(1 Cor. 16:2) Do we have to meet on Sunday for church?

CLAIM: Paul writes, “On the first day of every week [Sunday] each one of you is to put aside and save, as he may prosper, so that no collections be made when I come” (1 Cor. 16:2). Does this mean that Christians are mandated to meet on Sunday morning for church? Is it biblically permissible to meet on another day of the week?

RESPONSE: The NT does not command us to meet on Sundays or any other day of the week. While there are some examples of Christians meeting on Sundays in the early church, these are descriptions –not prescriptions. That is, while we have examples of Sunday meetings, we do not have imperatives or commands for this anywhere in the NT. Moreover, we even have examples of Bible studies occurring on Saturdays, during the Jewish Sabbath (Acts 13:13-14; 16:13; 17:2). We do find an example of Paul breaking bread and teaching on a Sunday in Troas (Acts 20:7), but this was actually a nighttime meeting (“He prolonged his message until midnight.”). This wouldn’t fit with the traditional paradigm (meeting until midnight?). Therefore, these NT examples should not be binding to us. In fact, other NT examples demonstrate that we should meet “daily” (Acts 2:46 NIV).

In addition, the NT explicitly teaches that no days are specifically holy. Paul writes, “One person regards one day above another, another regards every day alike. Each person must be fully convinced in his own mind” (Rom. 14:5). In other words, these are negotiable issues –not morally objective ones. Elsewhere, Paul explicitly writes, “Therefore no one is to act as your judge in regard to… a Sabbath day” (Col. 2:16). Paul even admonishes the legalism of the Galatians, because they were observing “days and months and seasons and years” (Gal. 4:10). Jesus himself taught that he was “Lord even of the Sabbath” (Mk. 2:28; c.f. Lk. 6:5).

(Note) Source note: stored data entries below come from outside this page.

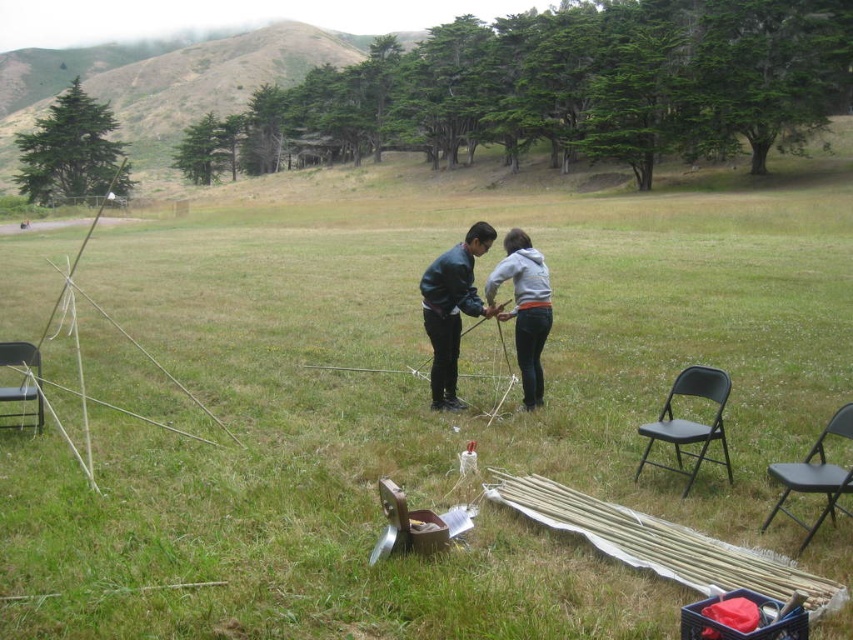 Is black plastic chair at lower right thinner than black metal chair at left?

Correct, black plastic chair at lower right's width is less than black metal chair at left's.

What do you see at coordinates (815, 476) in the screenshot? The width and height of the screenshot is (853, 640). I see `black plastic chair at lower right` at bounding box center [815, 476].

Is point (833, 522) positioned after point (39, 422)?

No.

Find the location of a particular element. black plastic chair at lower right is located at coordinates (815, 476).

Is matte black jacket at center wider than gray fleece hoodie at center?

Correct, the width of matte black jacket at center exceeds that of gray fleece hoodie at center.

How far apart are matte black jacket at center and gray fleece hoodie at center?

matte black jacket at center is 19.13 centimeters away from gray fleece hoodie at center.

Identify the location of matte black jacket at center. This screenshot has height=640, width=853. (492, 296).

Is point (491, 292) behind point (4, 365)?

No.

Who is taller, gray fleece hoodie at center or black metal chair at left?

black metal chair at left

Locate an element on the screen. This screenshot has width=853, height=640. gray fleece hoodie at center is located at coordinates (525, 308).

Where is `gray fleece hoodie at center`? Image resolution: width=853 pixels, height=640 pixels. gray fleece hoodie at center is located at coordinates (525, 308). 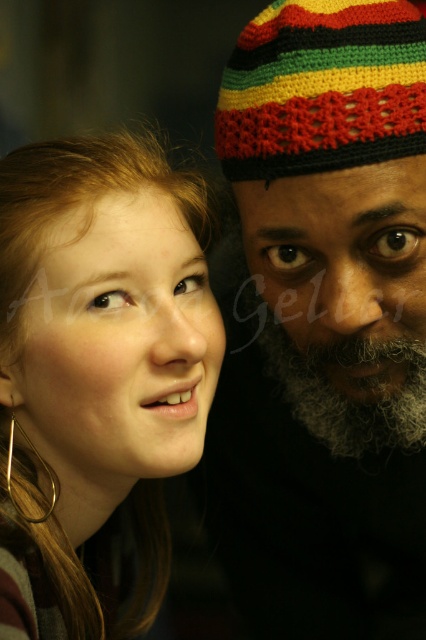 Is knitted multicolored beanie at right thinner than gray curly beard at center?

Incorrect, knitted multicolored beanie at right's width is not less than gray curly beard at center's.

Is point (400, 44) positioned before point (420, 385)?

That is True.

The width and height of the screenshot is (426, 640). In order to click on knitted multicolored beanie at right in this screenshot , I will do `click(324, 323)`.

Can you confirm if knitted multicolor beanie at upper right is bigger than gray curly beard at center?

No.

This screenshot has width=426, height=640. I want to click on knitted multicolor beanie at upper right, so click(322, 88).

Image resolution: width=426 pixels, height=640 pixels. What do you see at coordinates (97, 378) in the screenshot?
I see `matte gold hoop earring at left` at bounding box center [97, 378].

Between point (2, 349) and point (321, 381), which one is positioned in front?

Point (2, 349) is in front.

I want to click on matte gold hoop earring at left, so click(x=97, y=378). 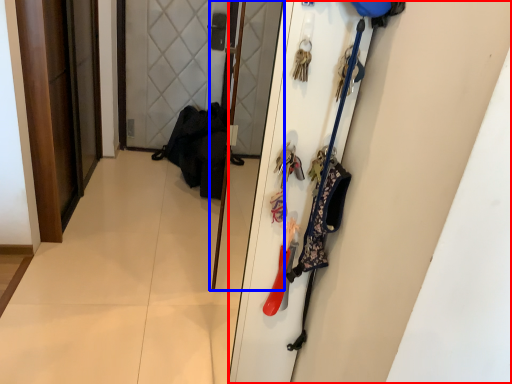 Question: Which point is further to the camera, door (highlighted by a red box) or screen door (highlighted by a blue box)?

Choices:
 (A) door
 (B) screen door

Answer: (B) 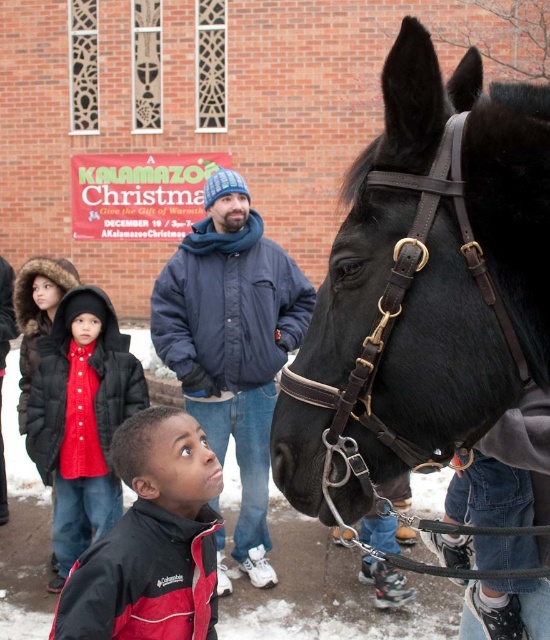 Consider the image. You are a photographer at the event and want to take a photo that includes both the dark blue jacket at center and the red jacket at lower left. Which jacket should you focus on first to ensure both are in the frame?

You should focus on the dark blue jacket at center first because it is closer to the viewer than the red jacket at lower left, ensuring it stays in the frame while adjusting for the background jacket.

You are a photographer trying to capture a photo of the black leather horse at center and the dark blue jacket at center. Based on their positions, which object should you focus on first to ensure both are in frame?

The black leather horse at center is located above the dark blue jacket at center, so you should focus on the dark blue jacket at center first to ensure both are in frame. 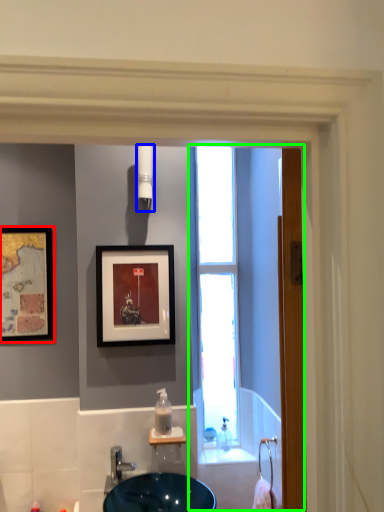 Question: Considering the real-world distances, which object is closest to picture frame (highlighted by a red box)? light fixture (highlighted by a blue box) or screen door (highlighted by a green box).

Choices:
 (A) light fixture
 (B) screen door

Answer: (A) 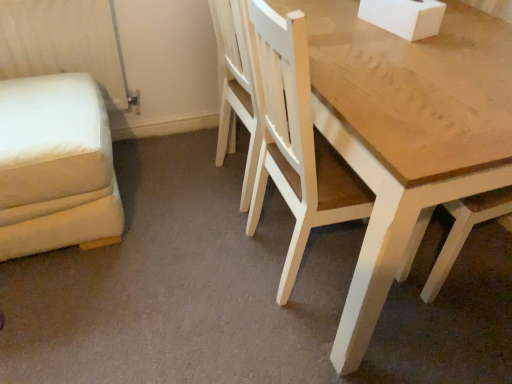 The width and height of the screenshot is (512, 384). Identify the location of free location in front of light wood chair at center. (292, 349). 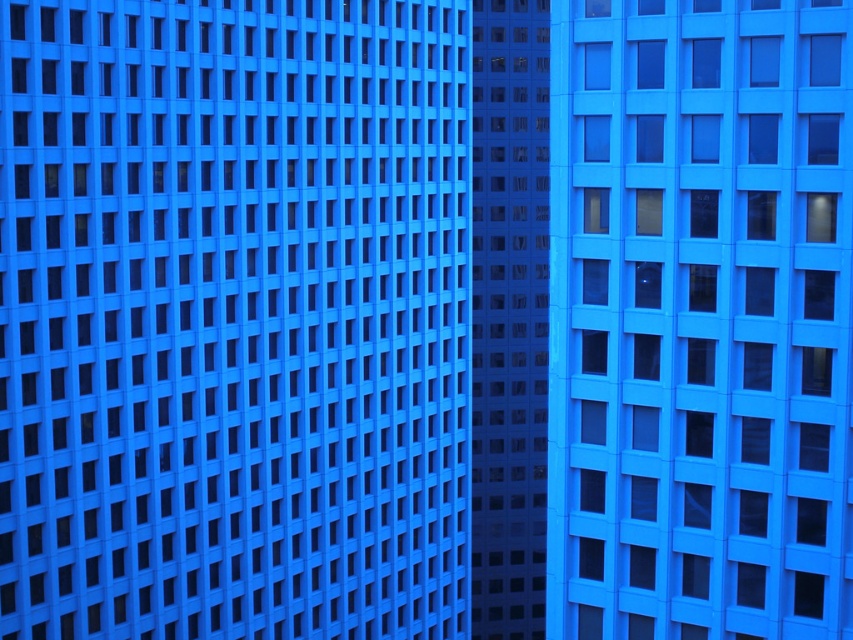 Consider the image. You are a window installer who needs to replace the matte glass windows at right. The new windows must be spaced exactly 25 meters apart. Will the current spacing between them allow for this replacement?

The matte glass windows at right are currently 25.41 meters apart, which is slightly more than the required 25 meters. The spacing is sufficient for the replacement.

You are standing in front of two adjacent buildings. You see a point at coordinates point (700, 320). Which building does this point belong to?

The point (700, 320) lies at matte glass windows at right, so it belongs to the right building. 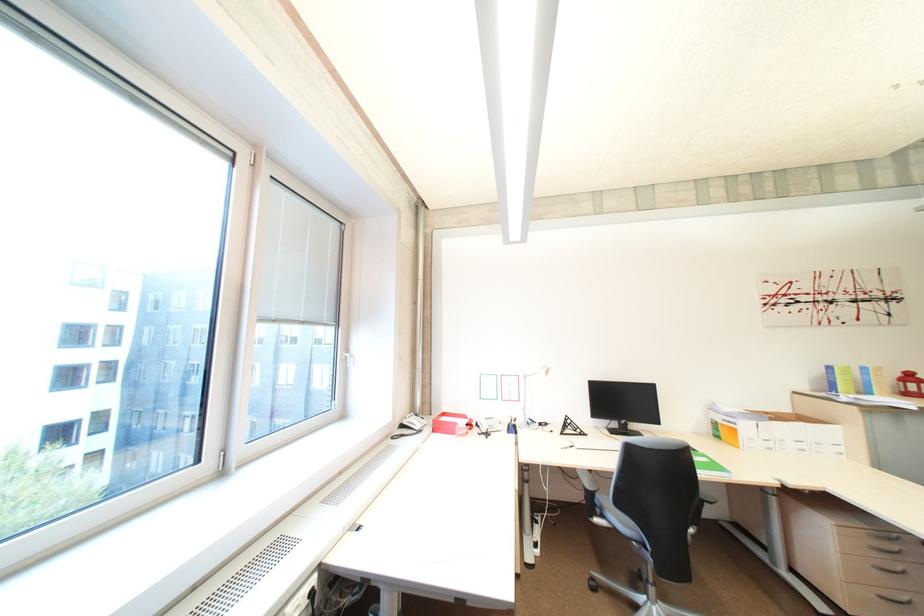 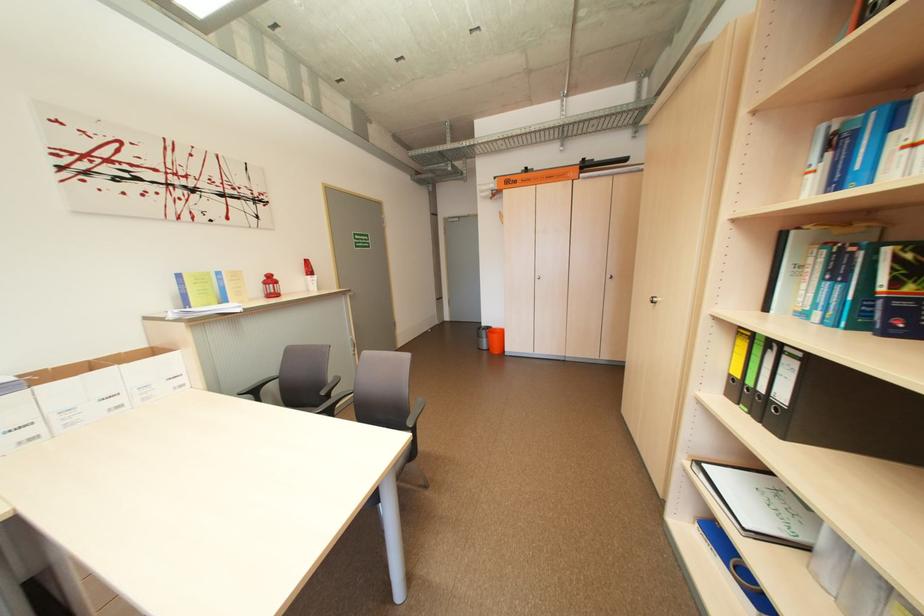 Where in the second image is the point corresponding to point (810, 419) from the first image?

(163, 353) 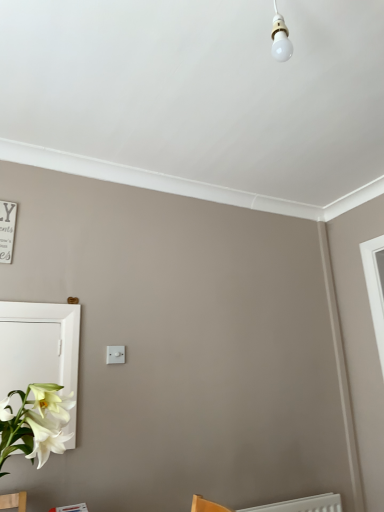 This screenshot has height=512, width=384. What do you see at coordinates (115, 354) in the screenshot?
I see `white plastic light switch at center` at bounding box center [115, 354].

You are a GUI agent. You are given a task and a screenshot of the screen. Output one action in this format:
    pyautogui.click(x=<x>, y=<y>)
    Task: Click on the white plastic light switch at center
    The height and width of the screenshot is (512, 384).
    Given the screenshot: What is the action you would take?
    pyautogui.click(x=115, y=354)

Describe the element at coordinates (40, 350) in the screenshot. I see `white glossy medicine cabinet at lower left` at that location.

This screenshot has height=512, width=384. Find the location of `white glossy medicine cabinet at lower left`. white glossy medicine cabinet at lower left is located at coordinates pyautogui.click(x=40, y=350).

Measure the distance between white glossy medicine cabinet at lower left and camera.

A distance of 1.79 meters exists between white glossy medicine cabinet at lower left and camera.

The image size is (384, 512). I want to click on white plastic light switch at center, so click(115, 354).

Which is more to the right, white plastic light switch at center or white glossy medicine cabinet at lower left?

Positioned to the right is white plastic light switch at center.

Is the depth of white plastic light switch at center less than that of white glossy medicine cabinet at lower left?

No, it is behind white glossy medicine cabinet at lower left.

Which is in front, point (116, 348) or point (42, 439)?

The point (42, 439) is closer to the camera.

From the image's perspective, which is below, white plastic light switch at center or white glossy medicine cabinet at lower left?

white glossy medicine cabinet at lower left appears lower in the image.

From a real-world perspective, is white plastic light switch at center positioned above or below white glossy medicine cabinet at lower left?

white plastic light switch at center is above white glossy medicine cabinet at lower left.

Which of these two, white plastic light switch at center or white glossy medicine cabinet at lower left, is thinner?

Thinner between the two is white plastic light switch at center.

Looking at this image, is white plastic light switch at center taller than white glossy medicine cabinet at lower left?

No.

Considering the sizes of objects white plastic light switch at center and white glossy medicine cabinet at lower left in the image provided, who is smaller, white plastic light switch at center or white glossy medicine cabinet at lower left?

Smaller between the two is white plastic light switch at center.

Is white glossy medicine cabinet at lower left a part of white plastic light switch at center?

No, white glossy medicine cabinet at lower left is located outside of white plastic light switch at center.

Are white plastic light switch at center and white glossy medicine cabinet at lower left making contact?

No, white plastic light switch at center is not touching white glossy medicine cabinet at lower left.

Is white plastic light switch at center facing towards white glossy medicine cabinet at lower left?

No, white plastic light switch at center is not facing towards white glossy medicine cabinet at lower left.

Can you tell me how much white plastic light switch at center and white glossy medicine cabinet at lower left differ in facing direction?

They differ by 0.523 degrees in their facing directions.

How far apart are white plastic light switch at center and white glossy medicine cabinet at lower left?

They are 11.71 inches apart.

Locate an element on the screen. light switch above the white glossy medicine cabinet at lower left (from the image's perspective) is located at coordinates (115, 354).

Is white glossy medicine cabinet at lower left at the right side of white plastic light switch at center?

In fact, white glossy medicine cabinet at lower left is to the left of white plastic light switch at center.

Consider the image. Between white glossy medicine cabinet at lower left and white plastic light switch at center, which one is positioned in front?

white glossy medicine cabinet at lower left is closer to the camera.

Which point is more forward, (16, 360) or (122, 357)?

Point (16, 360)

From the image's perspective, who appears lower, white glossy medicine cabinet at lower left or white plastic light switch at center?

white glossy medicine cabinet at lower left is shown below in the image.

From a real-world perspective, which object stands above the other?

white plastic light switch at center.

Is white glossy medicine cabinet at lower left wider than white plastic light switch at center?

Correct, the width of white glossy medicine cabinet at lower left exceeds that of white plastic light switch at center.

Between white glossy medicine cabinet at lower left and white plastic light switch at center, which one has less height?

Standing shorter between the two is white plastic light switch at center.

Considering the relative sizes of white glossy medicine cabinet at lower left and white plastic light switch at center in the image provided, is white glossy medicine cabinet at lower left bigger than white plastic light switch at center?

Correct, white glossy medicine cabinet at lower left is larger in size than white plastic light switch at center.

Choose the correct answer: Is white glossy medicine cabinet at lower left inside white plastic light switch at center or outside it?

white glossy medicine cabinet at lower left is outside white plastic light switch at center.

Is white glossy medicine cabinet at lower left not near white plastic light switch at center?

No, white glossy medicine cabinet at lower left is not far away from white plastic light switch at center.

Does white glossy medicine cabinet at lower left turn towards white plastic light switch at center?

No, white glossy medicine cabinet at lower left is not facing towards white plastic light switch at center.

Can you tell me how much white glossy medicine cabinet at lower left and white plastic light switch at center differ in facing direction?

The angular difference between white glossy medicine cabinet at lower left and white plastic light switch at center is 0.523 degrees.

I want to click on medicine cabinet on the left of the white plastic light switch at center, so click(x=40, y=350).

This screenshot has height=512, width=384. I want to click on light switch to the right of white glossy medicine cabinet at lower left, so click(115, 354).

Locate an element on the screen. This screenshot has height=512, width=384. medicine cabinet lying below the white plastic light switch at center (from the image's perspective) is located at coordinates (40, 350).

1 Corinthians 16:2 does explicitly speak about “the first day of every week,” but this is not referring to a church service. When we consider the context, Paul’s primary purpose was financial giving –not church meetings. Even if this was a church service, this is not at the heart of Paul’s command. Instead, he is commanding them to set aside their money; he is not telling them when to meet together. This would be twisting the spirit of this passage.